Article

Tackling the honest and dishonest cybersecurity mistakes

‘High reliability organisations’ understand the importance of distinguishing between intentional and unintentional errors. Your organisation can do the same for the cyberthreats they face.

By Shirley Siluk

Good cybersecurity requires more than protecting against external hackers and other threat actors. It also means having the right defences against insider threats.

One in every four IT breaches is caused not by an outsider but by an internal actor, according to Verizon’s 2017 Data Breach Investigations Report. And not all of those internal threats are from ‘bad guys’.

The Information Security Forum identifies three kinds of insider cybersecurity risks: malicious, negligent and accidental. While malicious insiders are clearly ‘bad guys’, the other two types don’t mean to do harm.
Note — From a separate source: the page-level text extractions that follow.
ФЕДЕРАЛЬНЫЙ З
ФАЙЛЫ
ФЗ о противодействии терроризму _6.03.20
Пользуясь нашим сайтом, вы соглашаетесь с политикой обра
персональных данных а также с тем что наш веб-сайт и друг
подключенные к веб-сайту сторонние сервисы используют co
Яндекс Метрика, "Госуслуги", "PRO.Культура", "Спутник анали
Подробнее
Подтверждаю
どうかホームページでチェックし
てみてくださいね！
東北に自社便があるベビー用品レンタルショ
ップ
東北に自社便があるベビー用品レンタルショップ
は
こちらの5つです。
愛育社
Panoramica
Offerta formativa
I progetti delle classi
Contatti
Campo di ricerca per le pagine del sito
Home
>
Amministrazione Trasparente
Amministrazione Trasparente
But the damage they cause and the bottom-line costs can be just as high.

So how can you protect against negligence and accidents by ‘good guys’? Even if you take all the usual smart security precautions – employee education, regular training and up-to-date IT controls – you should look out for the following common causes of such mistakes:

Bad design

While it wasn’t a data breach, hundreds of thousands of people in Hawaii were sent into a panic in January 2018 when emergency services sent out a mistaken alert about an incoming ballistic missile. Much of the blame fell on an employee, but one look at the alert interface for emergency workers shows the system’s design was also a contributing factor.

Poor design can confuse or frustrate users to the point that they don’t – or can’t – follow the right security protocols and precautions. And this increases cybersecurity risks.
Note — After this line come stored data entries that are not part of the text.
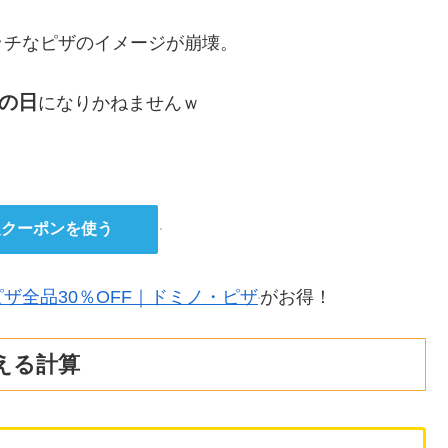
ッチなピザのイメージが崩壊。
の日
になりかねませんｗ
定クーポンを使う
ピザ全品30％OFF｜ドミノ・ピザ
がお得！
える計算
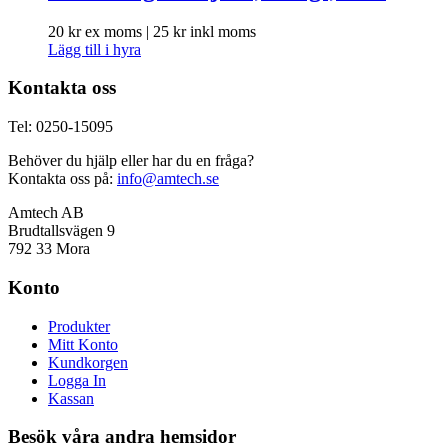
20
kr
ex moms |
25
kr
inkl moms
Lägg till i hyra
Kontakta oss
Tel: 0250-15095
Behöver du hjälp eller har du en fråga?
Kontakta oss på:
info@amtech.se
Amtech AB
Brudtallsvägen 9
792 33 Mora
Konto
Produkter
Mitt Konto
Kundkorgen
Logga In
Kassan
Besök våra andra hemsidor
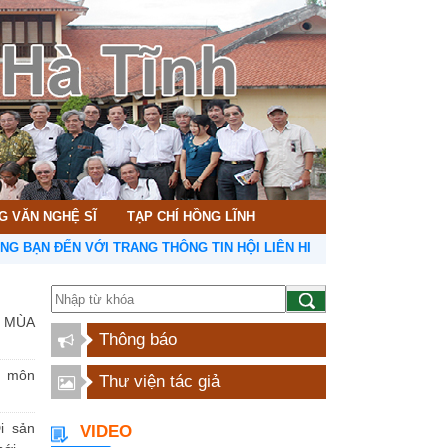
G VĂN NGHỆ SĨ
TẠP CHÍ HỒNG LĨNH
ẾN VỚI TRANG THÔNG TIN HỘI LIÊN HIỆP VĂN HỌC NGHỆ THUẬT HÀ
 MÙA
Thông báo
n môn
Thư viện tác giả
i sản
VIDEO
“[W]e ought to design systems that don’t make it so easy for people to make mistakes in weird technical ways that are hard to comprehend,” Adam Shostack, author of Threat Modeling: Designing for Security, said in a 2015 interview.

Carelessness

Unintentional insider threats are often due to the simple fact that people prefer things to be fast and easy over time-consuming and cumbersome. As a result, they’ll often skipeven basic security steps in the interest of convenience.

This tendency encompasses a wide range of sins: everything from careless handling of data on portable storage devices to thoughtlessly opening an email message without first checking for warning signs of phishing.

The solution to such mistakes? As much as possible, don’t give users the option of overriding essential security measures.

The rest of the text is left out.